Furthermore, the AI starts stupid. It better be caring about itself before it can start inventing self preservation via self-foresight. Defining the goals in terms of some complexity metrics = goals that have something to do with life.
- Emile 31 Mar 2012 20:58 UTC
  0 points
  Parent
  My argument doesn’t require that anybody be able to formally define “self” or “maximize paperclips”; it doesn’t require the goal G to be picked among those that are easily defined in English.
  
  An agent capable of reasoning about the world should be able to make an inference like “if all copies of me are destroyed, it makes it much less likely that goal G would be reached”; it may not have exactly that form, but it should be something analogous.
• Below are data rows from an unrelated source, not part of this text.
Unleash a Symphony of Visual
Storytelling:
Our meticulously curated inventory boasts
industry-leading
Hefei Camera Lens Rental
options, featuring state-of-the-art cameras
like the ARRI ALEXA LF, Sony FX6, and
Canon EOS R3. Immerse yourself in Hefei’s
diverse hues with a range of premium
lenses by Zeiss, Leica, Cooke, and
It doesn’t matter if I can’t formalize that, the agent may not have a completely formal version either, only one that is sufficient for it’s purposes.
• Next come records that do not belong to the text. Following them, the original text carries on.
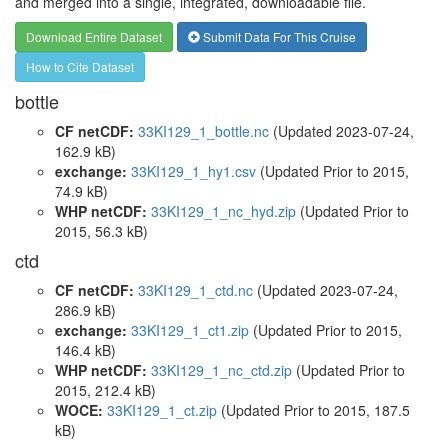
and merged into a single, integrated, downloadable file.
Download Entire Dataset
Submit Data For This Cruise
How to Cite Dataset
bottle
CF netCDF:
33KI129_1_bottle.nc
(Updated 2023-07-24,
162.9 kB)
exchange:
33KI129_1_hy1.csv
(Updated
Prior to 2015
,
74.9 kB)
WHP netCDF:
33KI129_1_nc_hyd.zip
(Updated
Prior to
2015
, 56.3 kB)
ctd
CF netCDF:
33KI129_1_ctd.nc
(Updated 2023-07-24,
286.9 kB)
exchange:
33KI129_1_ct1.zip
(Updated
Prior to 2015
,
146.4 kB)
WHP netCDF:
33KI129_1_nc_ctd.zip
(Updated
Prior to
2015
, 212.4 kB)
WOCE:
33KI129_1_ct.zip
(Updated
Prior to 2015
, 187.5
kB)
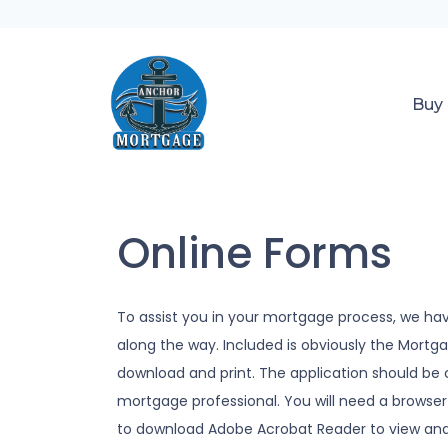
Buy
Online Forms
To assist you in your mortgage process, we ha
along the way. Included is obviously the Mort
download and print. The application should be
mortgage professional. You will need a browser 
to download Adobe Acrobat Reader to view and 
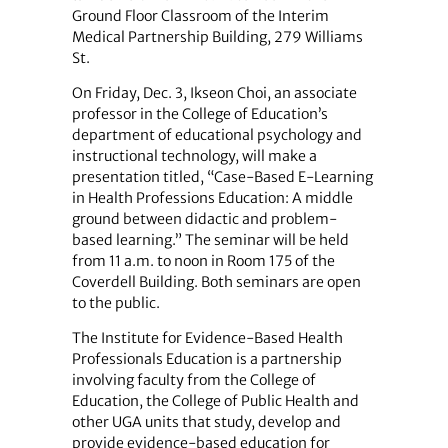
Ground Floor Classroom of the Interim
Medical Partnership Building, 279 Williams
St.
On Friday, Dec. 3, Ikseon Choi, an associate
professor in the College of Education’s
department of educational psychology and
instructional technology, will make a
presentation titled, “Case-Based E-Learning
in Health Professions Education: A middle
ground between didactic and problem-
based learning.” The seminar will be held
from 11 a.m. to noon in Room 175 of the
Coverdell Building. Both seminars are open
to the public.
The Institute for Evidence-Based Health
Professionals Education is a partnership
involving faculty from the College of
Education, the College of Public Health and
other UGA units that study, develop and
provide evidence-based education for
  - Dmytry 31 Mar 2012 21:00 UTC
    3 points
    Parent
    
    My argument doesn’t require that anybody be able to formally define “self” or “maximize paperclips”; it doesn’t require the goal G to be picked among those that are easily defined in English.
    
    Show 3 examples of goal G. Somewhere I’ve read awesome technique for avoiding the abstraction mistakes—asking to show 3 examples.
    - Emile 31 Mar 2012 21:13 UTC
      0 points
      Parent
      What’s the point? Are you going to nitpick that my goals aren’t formal enough, even though I’m not making any claim at all about what kind of goals those could be?
      
      Are you claiming that it’s impossible for an agent to have goals? That the set of goals that it’s even conceivable for an AI to have (without immediately wireheading or something) is much narrower than what most people here assume?
      
      I’m not even sure what this disagreement is about right now, or even if there is a disagreement.
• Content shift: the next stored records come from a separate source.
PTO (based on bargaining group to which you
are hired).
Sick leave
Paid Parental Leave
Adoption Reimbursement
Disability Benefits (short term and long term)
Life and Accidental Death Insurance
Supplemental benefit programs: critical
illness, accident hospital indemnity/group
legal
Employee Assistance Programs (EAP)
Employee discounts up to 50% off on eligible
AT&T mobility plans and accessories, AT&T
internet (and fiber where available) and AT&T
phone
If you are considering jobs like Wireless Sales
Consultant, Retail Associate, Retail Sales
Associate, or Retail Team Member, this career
      - Dmytry 31 Mar 2012 21:26 UTC
        2 points
        Parent
        Ya, I think the set of goals is very narrow. The AI here starts of Descartes level genius and proceeds to self preserve, understand the map-territory distinction for non-wireheading, foreseeing the possibility that instrumental goals which look good may destroy the terminal goal, and such.
        
        The AI I imagine starts off stupid and has some really narrowly (edit: or should i say, short-foresighted) self improving non self destructive goal likely having to do with maximization of complexity in some way. Think evolution, don’t think fully grown Descartes waking up after amnesia. It ain’t easy to reinvent the ‘self’. It’s also not easy to look at agent (yourself) and say—wow, this agent works to maximize G—without entering infinite recursion. We humans, if we escaped out of our universe into some super-universe, we might wreck some havoc but we’d sacrifice a bit of utility to preserve anything resembling life. Why? Well, we started stupid, and that’s how we got our goals.